**PROBLEM DETAILS:** In the material below, find each line with the word "август" and list it.

BEGIN GIVEN RECORDS

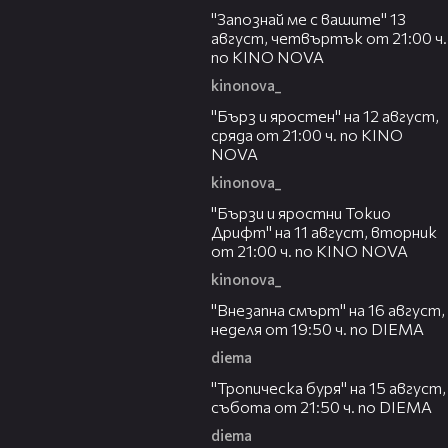
"Запознай ме с вашите" 13
август, четвъртък от 21:00 ч.
по KINO NOVA
kinonova_
00:22
"Бърз и яростен" на 12 август,
сряда от 21:00 ч. по KINO
NOVA
kinonova_
00:31
"Бързи и яростни Токио
Дрифт" на 11 август, вторник
от 21:00 ч. по KINO NOVA
kinonova_
00:33
"Внезапна смърт" на 16 август,
неделя от 19:50 ч. по DIEMA
diema
00:32
"Тропическа буря" на 15 август,
събота от 21:50 ч. по DIEMA
diema
00:30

END GIVEN RECORDS

**TASK OUTPUT:**
август, четвъртък от 21:00 ч.
"Бърз и яростен" на 12 август,
Дрифт" на 11 август, вторник
"Внезапна смърт" на 16 август,
"Тропическа буря" на 15 август,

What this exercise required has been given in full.